If the Tory Party Was Serious About Keeping Ed Miliband Out It Wouldn't Have Contested Heywood and Middleton

The haze of last night’s by election madness is starting to clear, and with that comes a slew of analysis by Britain’s political commentators. But as far I’m concerned the most pertinent bit of information emerges from what Conservative Party Chairman Grant Shapps had to say for himself on the BBC this morning.

Clearly downtrodden and even perhaps humbled, Mr Shapps continued to spin the yarn that “a vote for UKIP is a vote for Ed Miliband” — even when that was palpably not the case last night. He either thinks the voters are stupid, or is in fact a robot designed by a Conservative Party reluctant to reprogramme him. I’m guess he’s both. A robot who thinks voters are stupid.

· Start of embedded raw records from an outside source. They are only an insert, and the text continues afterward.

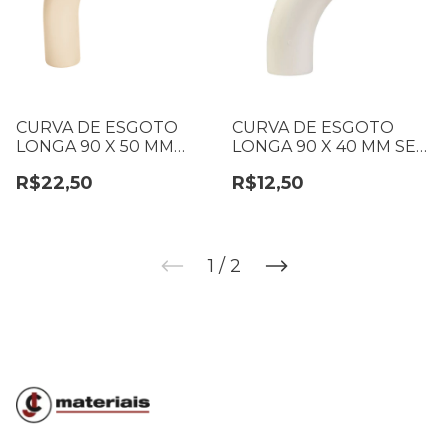
CURVA DE ESGOTO
CURVA DE ESGOTO
LONGA 90 X 50 MM
LONGA 90 X 40 MM SEM
COM ANEL DE
ANEL
R$22,50
R$12,50
VEDAÇÃO
1
/
2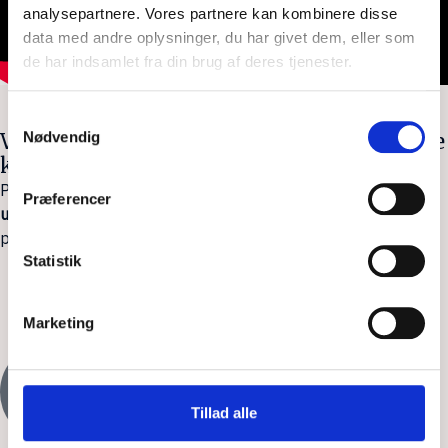
analysepartnere. Vores partnere kan kombinere disse
data med andre oplysninger, du har givet dem, eller som
de har indsamlet fra din brug af deres tjenester.
Samtykkevalg
Nødvendig
Vi styrker dine grafiske, kreative og digitale
kompetencer
På et kursus hos Softworld får du
hands-on viden og
Præferencer
undervisning
i de mest populære grafiske og kreative
programmer, emner og fagområder.
Statistik
Find dit næste kursus
Marketing
Tillad alle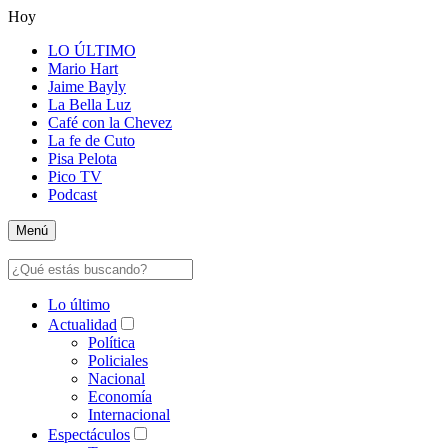
Hoy
LO ÚLTIMO
Mario Hart
Jaime Bayly
La Bella Luz
Café con la Chevez
La fe de Cuto
Pisa Pelota
Pico TV
Podcast
Menú
Lo último
Actualidad
Política
Policiales
Nacional
Economía
Internacional
Espectáculos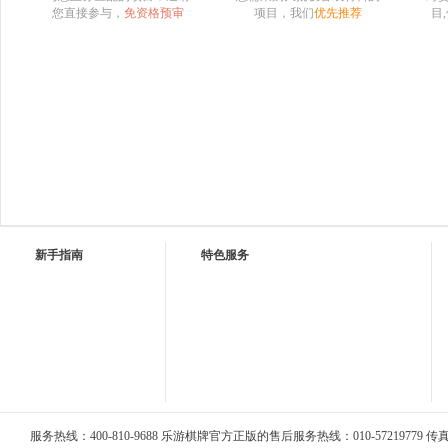
您直接参与，
免资格预审
项目，我们
优先推荐
目
新手指南
特色服务
服务热线：400-810-9688 乐游棋牌官方正版的售后服务热线：010-57219779 传真：0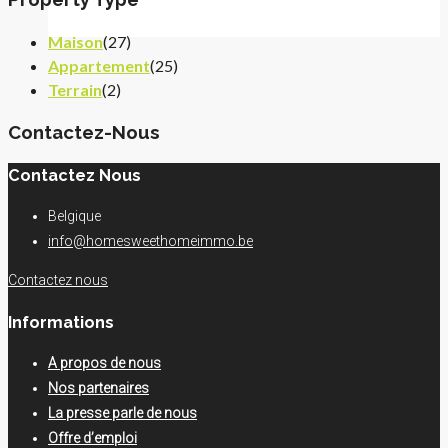
Maison
(27)
Appartement
(25)
Terrain
(2)
Contactez-Nous
Contactez Nous
Belgique
info@homesweethomeimmo.be
Contactez nous
Informations
A propos de nous
Nos partenaires
La presse parle de nous
Offre d’emploi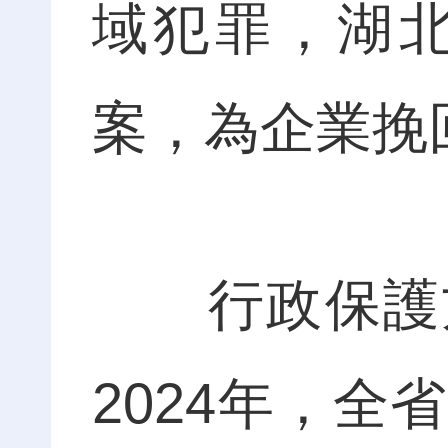
域犯罪，湖
案，為企業挽回
行政保護方
2024年，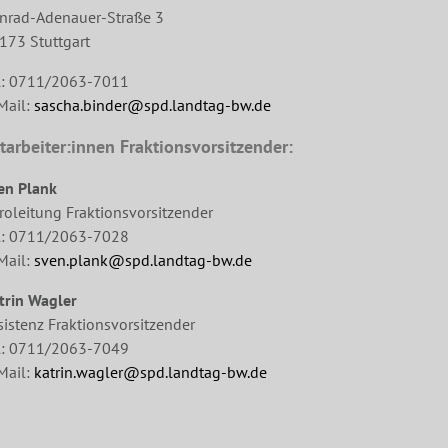
nrad-Adenauer-Straße 3
173 Stuttgart
l: 0711/2063-7011
Mail:
sascha.binder@spd.landtag-bw.de
tarbeiter:innen Fraktionsvorsitzender:
en Plank
roleitung Fraktionsvorsitzender
l: 0711/2063-7028
Mail:
sven.plank@spd.landtag-bw.de
trin Wagler
sistenz Fraktionsvorsitzender
l: 0711/2063-7049
Mail:
katrin.wagler@spd.landtag-bw.de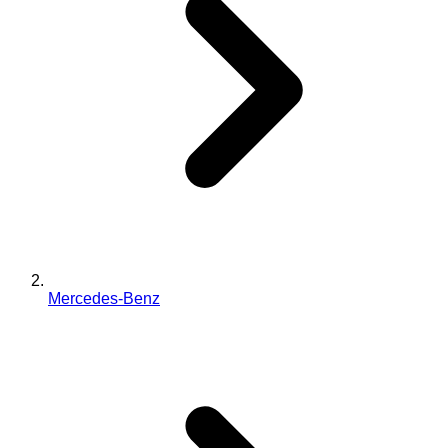
Mercedes-Benz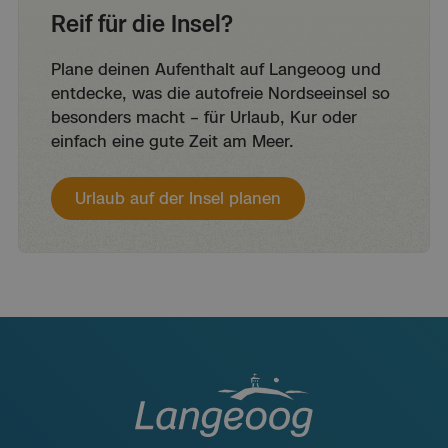
Reif für die Insel?
Plane deinen Aufenthalt auf Langeoog und
entdecke, was die autofreie Nordseeinsel so
besonders macht – für Urlaub, Kur oder
einfach eine gute Zeit am Meer.
Urlaub auf der Insel planen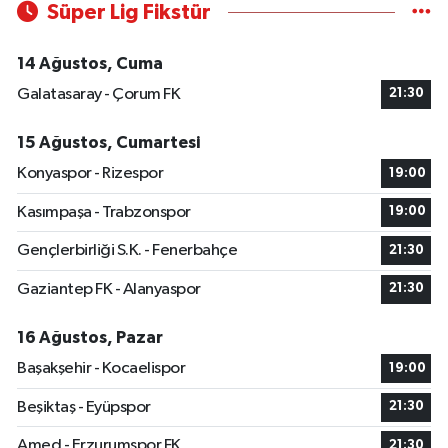
Süper Lig Fikstür
14 Ağustos, Cuma
Galatasaray - Çorum FK
21:30
15 Ağustos, Cumartesi
Konyaspor - Rizespor
19:00
Kasımpaşa - Trabzonspor
19:00
Gençlerbirliği S.K. - Fenerbahçe
21:30
Gaziantep FK - Alanyaspor
21:30
16 Ağustos, Pazar
Başakşehir - Kocaelispor
19:00
Beşiktaş - Eyüpspor
21:30
Amed - Erzurumspor FK
21:30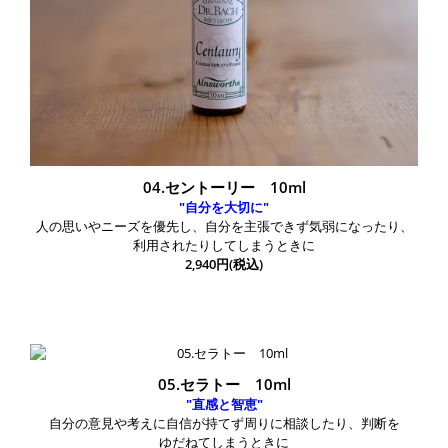
04.セントーリー 10ml
"自分を大切に"
人の思いやニーズを優先し、自分を主張できず気弱になったり、
利用されたりしてしまうときに
2,940円(税込)
05.セラトー 10ml
"直感と智恵"
自分の意見や考えに自信が持てず周りに相談したり、判断を
ゆだねてしまうときに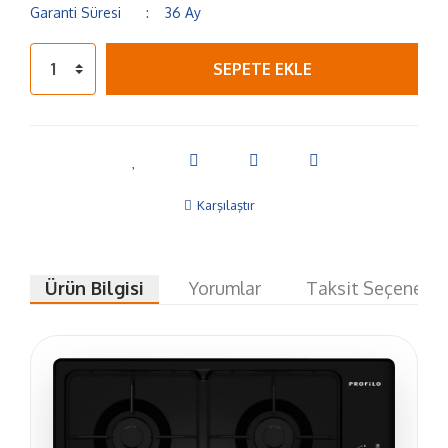
Garanti Süresi
36 Ay
SEPETE EKLE
Karşılaştır
Ürün Bilgisi
Yorumlar
Taksit Seçenekle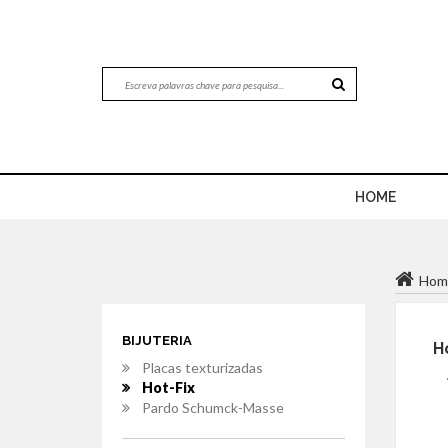
HOME
Hom
BIJUTERIA
Ho
Placas texturizadas
Hot-Fix
Pardo Schumck-Masse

In Clacton, a vote for UKIP resulted in a UKIP Member of Parliament. In Heywood, a vote for UKIP was ball-achingly close to usurping one of Ed Miliband’s newest cronies, who now, thanks to the Conservative Party splitting the right wing vote, will possibly go on to be a minister in Ed Miliband’s Cabinet next year.

The 3000 votes the Tories took in the “Labour stronghold” last night was five times the number of votes that UKIP lost by. It should be clear, even to the more stalwart of Tories, that had they done what they’ve been asking UKIP to do for so many years — stand down where they can’t win — Ed Miliband would have lost a seat last night, and perhaps even been deposed as Labour leader as a result of that. Both of these things would have been a fantastic result for the Tory Party and the country, but as ever with the modern Conservative Party, obstinacy triumphed over what is best for Britain.

This will be a theme that continues to haunt the Conservative Party, which is enabling Labour towards victory in 2015. If Tory strategists were honest about the will to keep Ed Miliband out of Number 10, they would pull out of Labour-UKIP marginals, of which experts will now identify dozens.

But they won’t. Because at its core the Conservative Party still feels like it owns UKIP voters, UKIP voting areas, and as someone recently said to me, UKIP itself. This mentality has to change fast if the Tories are to stop haemorrhaging cash and votes. But what are the odds of this happening? I’d say rather low, wouldn’t you?